You drive the parser from your own tokenizer: repeatedly call add_token, then call end to get
the result. See the README for a complete
calculator with a hand-written tokenizer.
§The extra_argument
Setting #[lem_opt(extra_argument="MyType")] gives every action access to a shared value. In
#[lem_fn] functions, add a final argument literally named extra to receive it:
#[lem_fn("Expr(a) PLUS Expr(b)")]
pub fn expr_plus(a: Expr, b: Expr, extra: &mut Context) -> Expr
{ extra.count += 1;
Expr {value: a.value + b.value}
}The value is supplied when constructing the parser via get_parser(extra) and is also accessible
as parser.extra.
§Constraints
- All attributes describing a single parser must live in one Rust file.

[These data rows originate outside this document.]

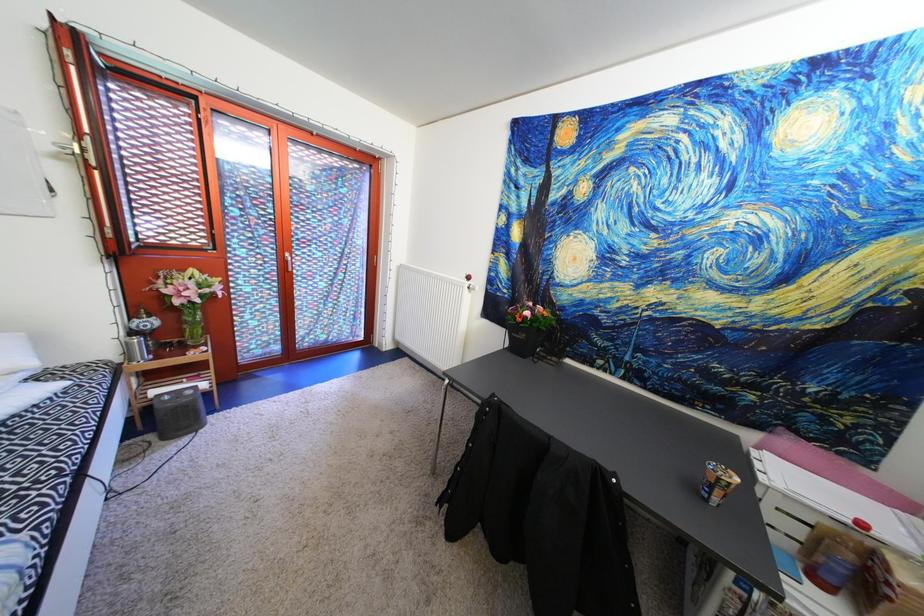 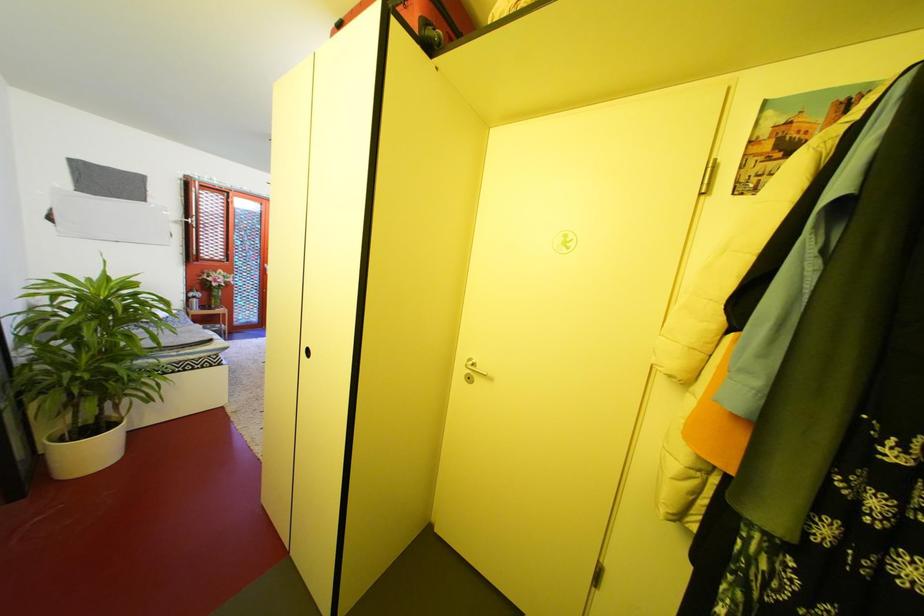 What movement of the cameraman would produce the second image?

The cameraman walked toward right, backward. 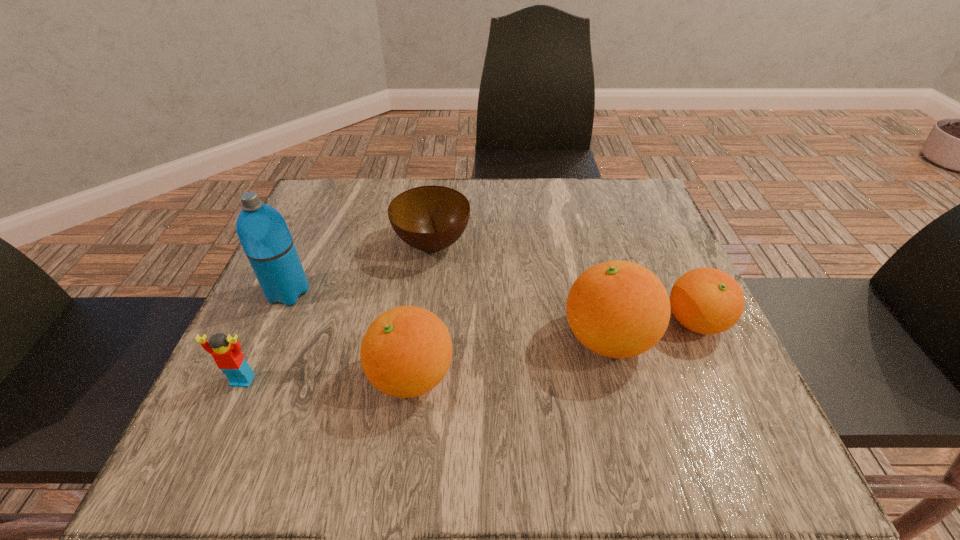 Find the location of a particular element. The height and width of the screenshot is (540, 960). free spot that satisfies the following two spatial constraints: 1. on the front side of the third tallest object; 2. on the left side of the thermos bottle is located at coordinates (252, 376). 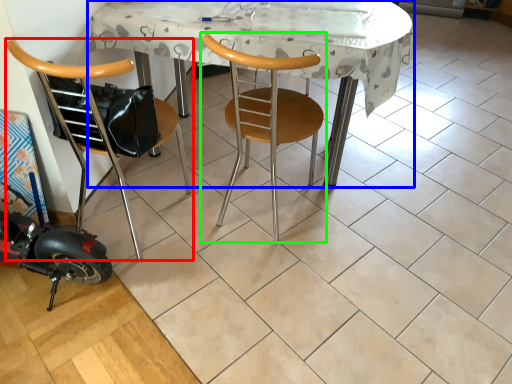 Question: Estimate the real-world distances between objects in this image. Which object is farther from chair (highlighted by a red box), table (highlighted by a blue box) or chair (highlighted by a green box)?

Choices:
 (A) table
 (B) chair

Answer: (A) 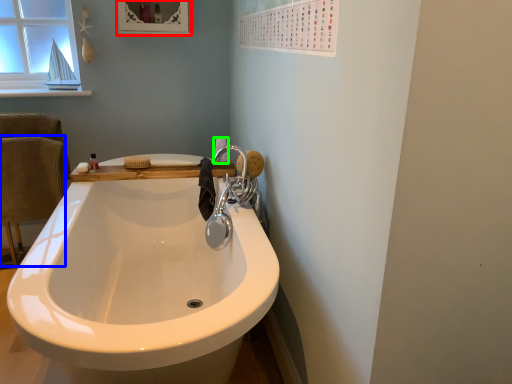 Question: Estimate the real-world distances between objects in this image. Which object is closer to medicine cabinet (highlighted by a red box), armchair (highlighted by a blue box) or toilet paper (highlighted by a green box)?

Choices:
 (A) armchair
 (B) toilet paper

Answer: (B) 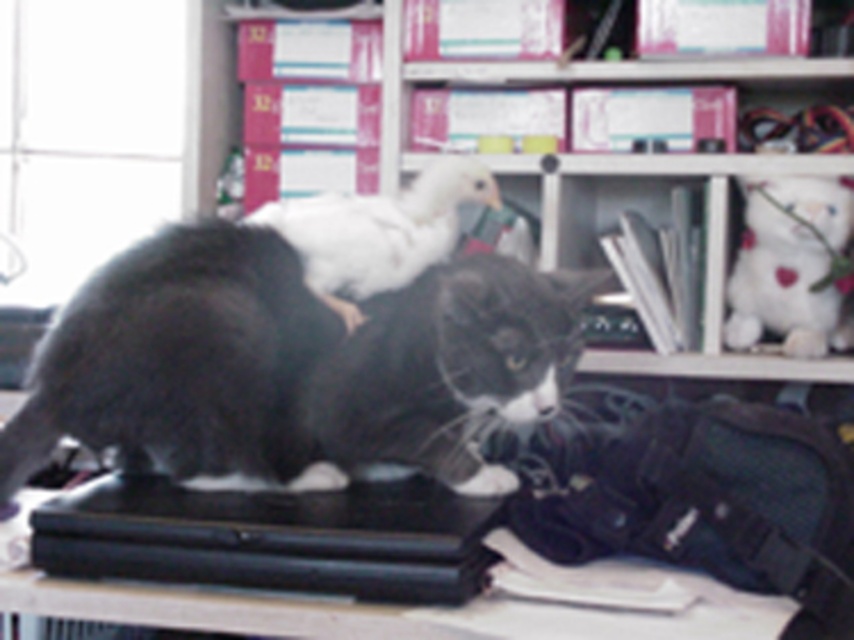 You are a delivery person who just arrived at a house. You need to place a new package on the desk where the black cat is sitting on the closed laptop. The package must be placed at the exact coordinates of point (705, 248). Can you confirm if there is enough space at that point to place the package without disturbing the cat or the laptop?

The pink cardboard boxes at upper center is located at point (705, 248), so placing the package there would require moving the pink cardboard boxes at upper center first.

You are a delivery person who just arrived at the desk. You need to place a new package on the pink cardboard boxes at upper center and the white fluffy duckling at center. Which object should you place the package on first to avoid disturbing the cat and parrot?

You should place the package on the pink cardboard boxes at upper center first because it is closer to you than the white fluffy duckling at center, so you can reach it without disturbing the cat and parrot below.

You are a delivery robot that needs to place a package on the desk without disturbing the black fur cat at center or the black matte laptop at center. The package is 15 centimeters wide. Can you fit it between them?

The black fur cat at center and black matte laptop at center are 14.78 centimeters apart. Since the package is 15 centimeters wide, it cannot fit between them as there is insufficient space.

#[derive(LemonTree)](the start symbol) must be the last parser attribute in that file; it is what triggers parser generation.- A file may define only one parser (one
#[derive(LemonTree)]). - Unions are not supported as symbol types.

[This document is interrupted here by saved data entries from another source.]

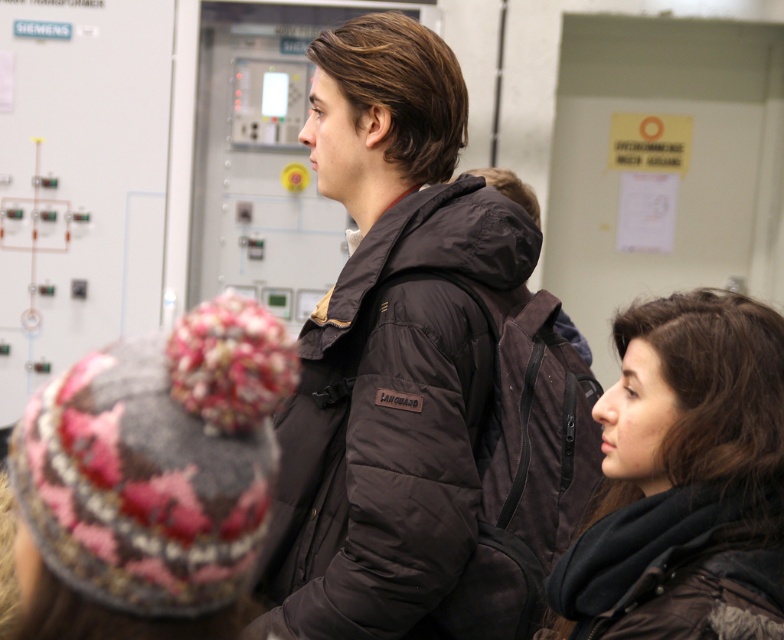 Question: Which point is farther to the camera?

Choices:
 (A) dark brown puffer jacket at center
 (B) dark brown hair at center

Answer: (A)

Question: Is the position of dark brown puffer jacket at center less distant than that of dark brown hair at center?

Choices:
 (A) yes
 (B) no

Answer: (B)

Question: Is dark brown puffer jacket at center wider than dark brown hair at center?

Choices:
 (A) yes
 (B) no

Answer: (A)

Question: Which of the following is the closest to the observer?

Choices:
 (A) (351, 416)
 (B) (659, 547)

Answer: (B)

Question: Which object is farther from the camera taking this photo?

Choices:
 (A) dark brown hair at center
 (B) dark brown puffer jacket at center

Answer: (B)

Question: Is dark brown puffer jacket at center to the right of dark brown hair at center from the viewer's perspective?

Choices:
 (A) no
 (B) yes

Answer: (A) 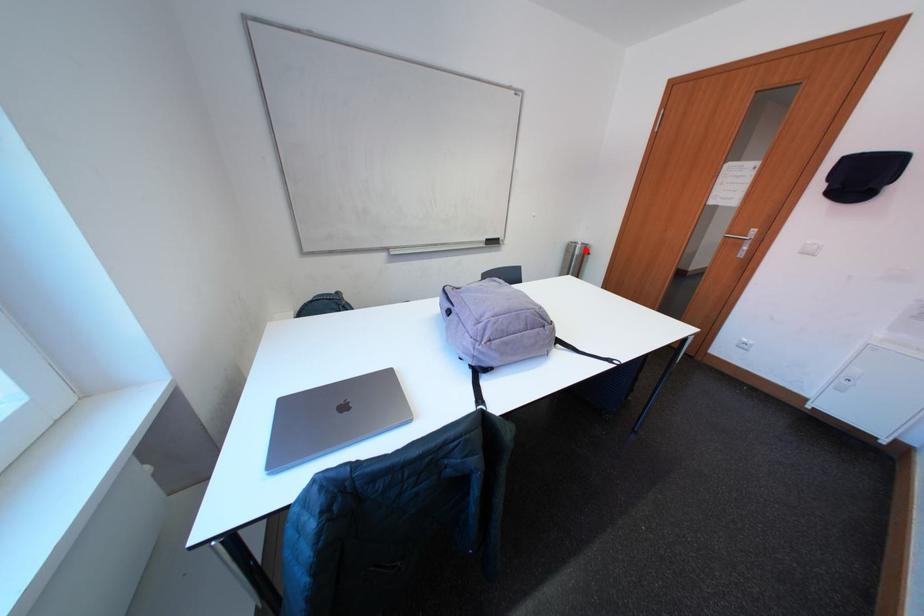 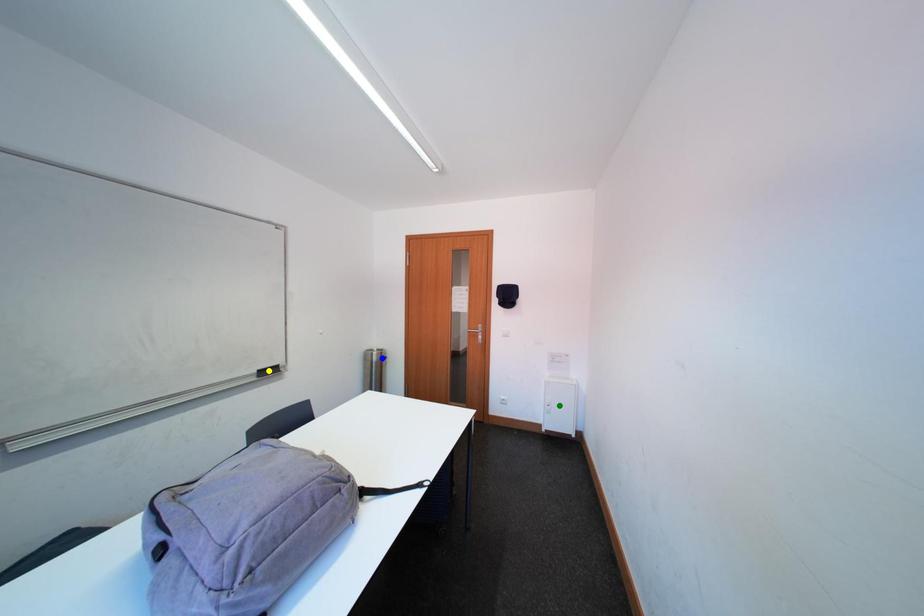 Question: I am providing you with two images of the same scene from different viewpoints. A red point is marked on the first image. You are given multiple points on the second image. In image 2, which mark is for the same physical point as the one in image 1?

Choices:
 (A) blue point
 (B) green point
 (C) yellow point

Answer: (A) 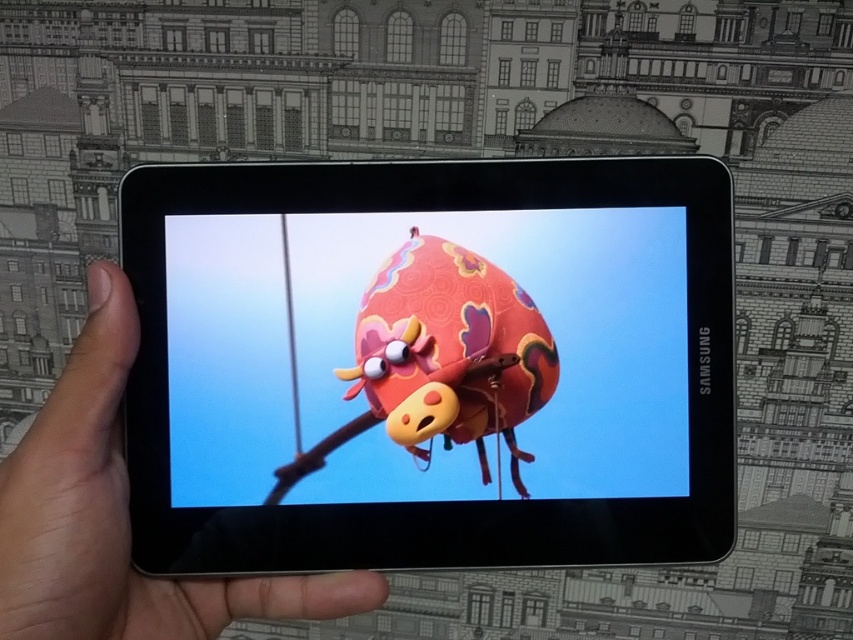 You are a delivery person who needs to hand over a black glossy tablet at center to a customer. However, there is another matte black tablet at center on the table. How far apart are the two tablets?

The black glossy tablet at center is 3.11 inches away from the matte black tablet at center.

You are a 3D model designer working on a project. You need to determine which of the two points, point (318, 422) or point (184, 586), is closer to the viewer in the image. Based on the scene, can you identify the closer point?

Point (318, 422) is closer to the viewer than point (184, 586).

You are an assistant helping someone choose between two tablets displayed in a store. The scene shows a black glossy tablet at center and a matte black tablet at center. Which tablet is positioned to the right of the other?

The black glossy tablet at center is to the right of the matte black tablet at center.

Different parsers can coexist in the same crate as long as each lives in its own file.
§Cargo features
These features (forwarded to lemon-tree-derive) help with debugging the grammar at build time:
dump-grammar— print the generated grammar, with Rust actions, to stderr during the build.dump-lemon-grammar— print the grammar in classic Lemon.ysyntax to stderr.debug-parser-to-file— write the generated parser source to a file next to your source instead of inlining it, which makes the generated code easy to inspect.
Traits§
- Lemon
Tree - Implemented for the parser’s start symbol — the type that a successful parse produces.
- Lemon
Tree Node - Marker trait implemented by every nonterminal symbol other than the start symbol.
Attribute Macros§
- lem_fn
- Makes module-global public function an action for specified Lemon parser expression.
Derive Macros§
- Lemon
Tree - Makes enum/struct a start symbol of current parser. Must appear the last parser attribute in file.
- Lemon
Tree Node - Makes enum/struct a regular nonterminal symbol. Must appear before
#[derive(LemonTree)]and#[lem_fn()]in the same rust file.